There have been calls for the hard shoulder at the entrance to Gosford Forest Park to be ‘blocked off’ by police.
It is one of a number of suggestions which have been put forward to improve road safety at the local attraction.
And it was made ahead of a meeting – to be led by Armagh City, Banbridge and Craigavon Borough Council – to tackle the problem once and for all.
Calls for a multi-agency meeting to address the issues following an accident at the start of the month close to the entrance to Gosford.
Three cars were involved in the collision.
It prompted fresh calls for action to deter motorists from parking along the hard shoulder in a bid to avoid the £5 entrance charge into the forest park.
Tomorrow night (Monday), Armagh, Banbridge and Craigavon Borough Council will be expected to ratify the recommendation of an earlier committee which advocated a meeting, bringing together all those with an interest in the issue around the one table to find a solution.
It was Ulster Unionist Alderman Jim Speers who raised the issue and commented: “It is only a matter of time before a life is lost.”
He said the meeting should include PSNI, Transport NI, NI Forest Service and the Department of Agriculture, Environment and Rural Affairs – as well as Cusher councillors.
Alderman Speers said at peak times there were children running across the main road and he was concerned that, as time went on, the issue was becoming more serious. He explained many were unwilling to pay the admittance fee of £5 per vehicle which was why the hard shoulder was used for parking.
He added that the gate was not always manned so the fee was not always payable.
The Ulster Unionist representative voiced his feeling that the PSNI had a responsibility and “should block the hard shoulder to prohibit parking”.
He said parking on the hard shoulder was allowed if a vehicle was not causing an obstruction.
But he added: “If 50 cars are parked on the hard shoulder, individually they do not cause an obstruction but collectively they d0.”
Alderman Speers said police had advised that they could not prosecute as the vehicles did not cause an obstruction.
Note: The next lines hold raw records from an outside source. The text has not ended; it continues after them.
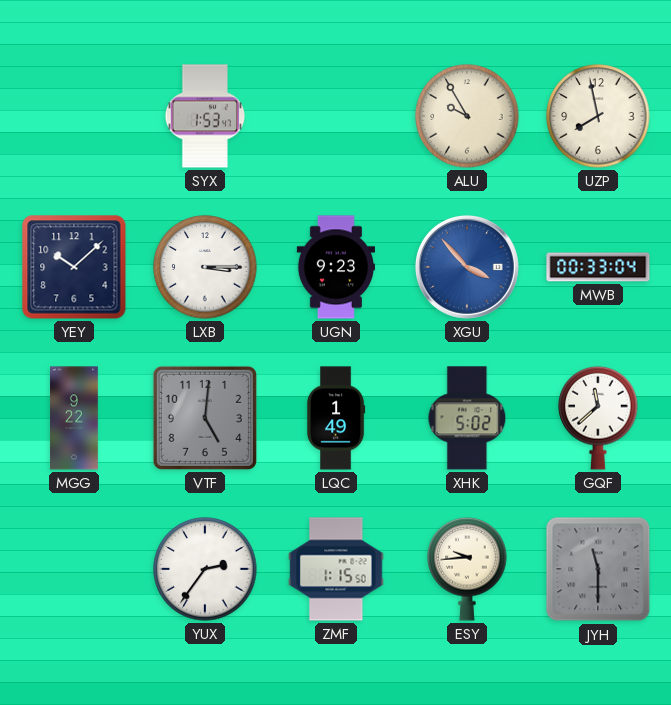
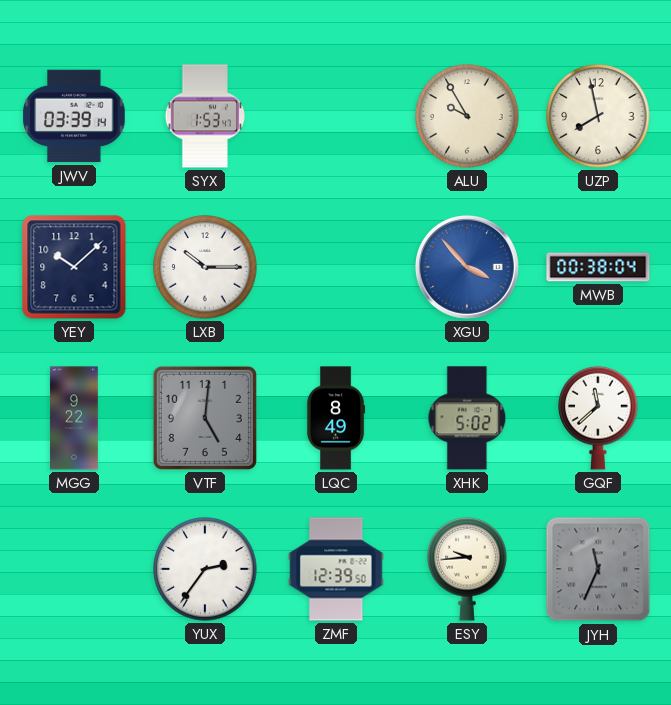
JWV: none -> 03:39
LXB: 3:15 -> 10:15
UGN: 9:23 -> none
MWB: 00:33 -> 00:38
LQC: 1:49 -> 8:49
ZMF: 1:15 -> 12:39
JYH: 11:30 -> 11:34
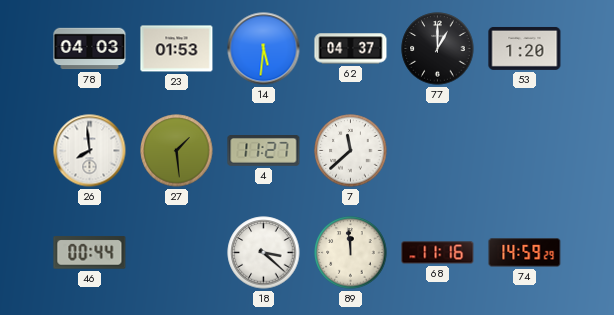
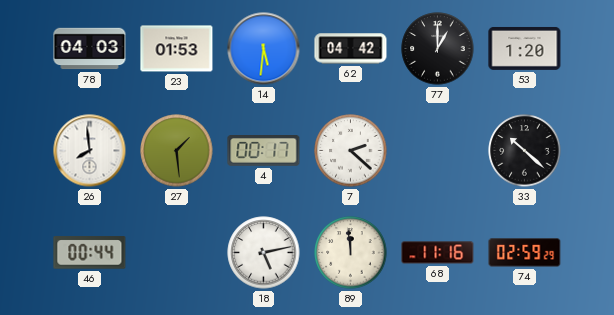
62: 04:37 -> 04:42
4: 11:27 -> 00:17
7: 11:38 -> 2:22
33: none -> 10:22
18: 3:22 -> 5:13
74: 14:59 -> 02:59
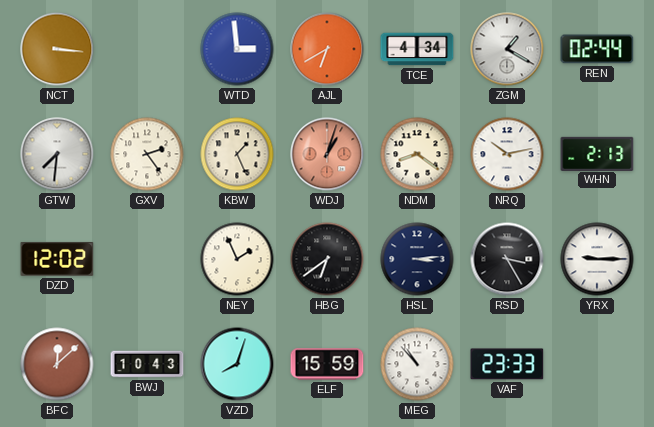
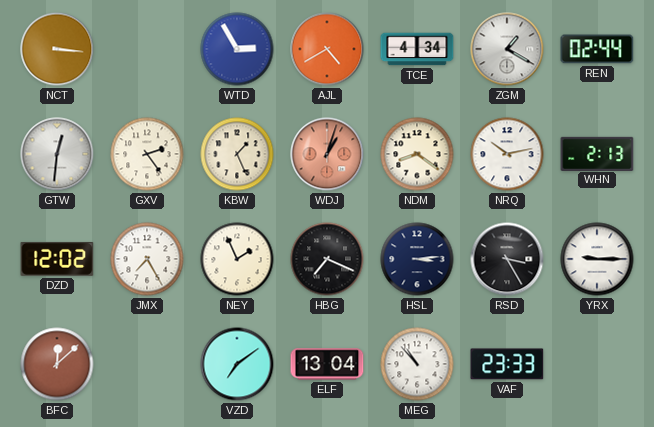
WTD: 2:59 -> 2:55
AJL: 6:40 -> 4:40
GTW: 7:31 -> 12:31
JMX: none -> 7:25
HBG: 6:39 -> 7:19
BWJ: 10:43 -> none
VZD: 8:03 -> 7:09
ELF: 15:59 -> 13:04
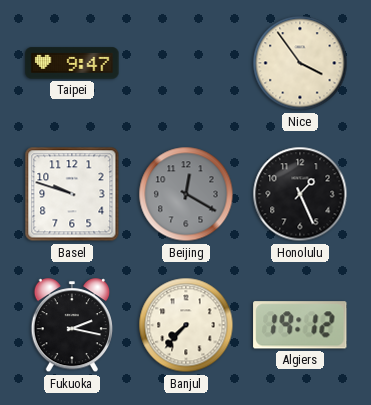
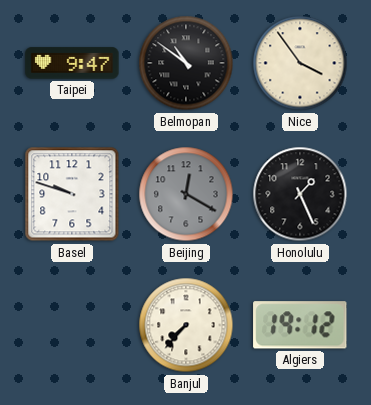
Belmopan: none -> 10:51
Fukuoka: 2:17 -> none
SDLP Councillor Sharon Haughey-Grimley suggested a reduced fee or pedestrian fee, while Sinn Fein’s Darren McNally wanted to see Forest Service and the Department of Agriculture, Environment and Rural Affairs “step up to the mark”.
DUP Alderman Gareth Wilson has also contacted the Department of Infrastructure on the issue and he too is supporting calls for a multi-agency meeting.
Alderman Jim Speers, meanwhile, said something needed to be sorted out as the area is “becoming a death trap”.